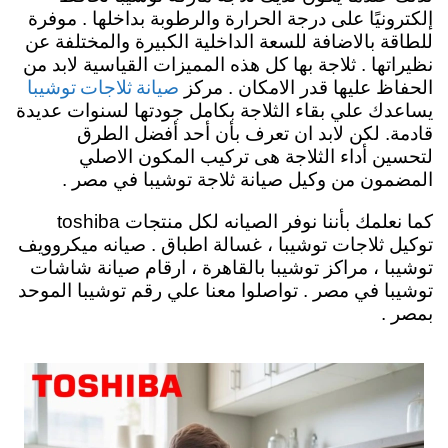
إلكترونيًا على درجة الحرارة والرطوبة بداخلها . موفرة
للطاقة بالاضافة للسعة الداخلية الكبيرة والمختلفة عن
نظيراتها . ثلاجة بها كل هذه المميزات القياسية لابد من
صيانة ثلاجات توشيبا
الحفاظ عليها قدر الامكان . مركز
يساعدك علي بقاء الثلاجة بكامل جودتها لسنوات عديدة
قادمة. لكن لابد ان تعرف بأن أحد أفضل الطرق
لتحسين أداء الثلاجة هى تركيب المكون الاصلي
المضمون من وكيل صيانة ثلاجة توشيبا في مصر .
كما نعلمك بأننا نوفر الصيانه لكل منتجات toshiba
توكيل ثلاجات توشيبا ، غسالة اطباق . صيانه ميكروويف
توشيبا ، مراكز توشيبا بالقاهرة ، ارقام صيانة شاشات
توشيبا في مصر . تواصلوا معنا علي رقم توشيبا الموحد
بمصر .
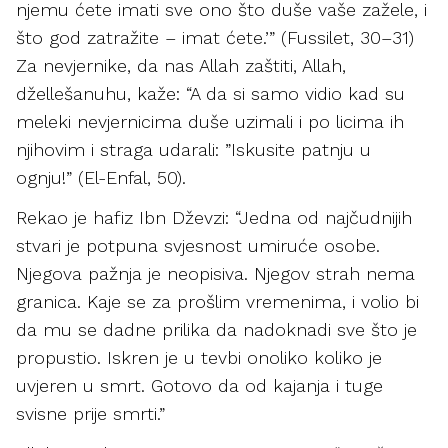
njemu ćete imati sve ono što duše vaše zažele, i
što god zatražite – imat ćete.’” (Fussilet, 30–31)
Za nevjernike, da nas Allah zaštiti, Allah,
džellešanuhu, kaže: “A da si samo vidio kad su
meleki nevjernicima duše uzimali i po licima ih
njihovim i straga udarali: ”Iskusite patnju u
ognju!” (El-Enfal, 50).
Rekao je hafiz Ibn Dževzi: “Jedna od najčudnijih
stvari je potpuna svjesnost umiruće osobe.
Njegova pažnja je neopisiva. Njegov strah nema
granica. Kaje se za prošlim vremenima, i volio bi
da mu se dadne prilika da nadoknadi sve što je
propustio. Iskren je u tevbi onoliko koliko je
uvjeren u smrt. Gotovo da od kajanja i tuge
svisne prije smrti.”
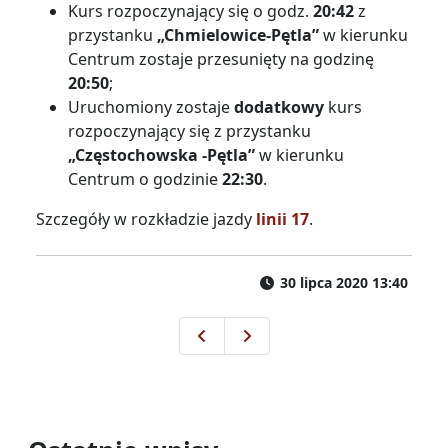
Kurs rozpoczynający się o godz.
20:42
z
przystanku
„Chmielowice-Pętla”
w kierunku
Centrum zostaje przesunięty na godzinę
20:50
;
Uruchomiony zostaje
dodatkowy
kurs
rozpoczynający się z przystanku
„Częstochowska -Pętla”
w kierunku
Centrum o godzinie
22:30
.
Szczegóły w rozkładzie jazdy
linii 17
.
30 lipca 2020 13:40
Dynamiczna Informacja Pasaże
6 sierpnia Tour de Pologne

-- Exercise prompt --
The word to find is "توشيبا". Copy every line of the records that holds it.

-- Solved exercise --
صيانة ثلاجات توشيبا
المضمون من وكيل صيانة ثلاجة توشيبا في مصر .
توكيل ثلاجات توشيبا ، غسالة اطباق . صيانه ميكروويف
توشيبا ، مراكز توشيبا بالقاهرة ، ارقام صيانة شاشات
توشيبا في مصر . تواصلوا معنا علي رقم توشيبا الموحد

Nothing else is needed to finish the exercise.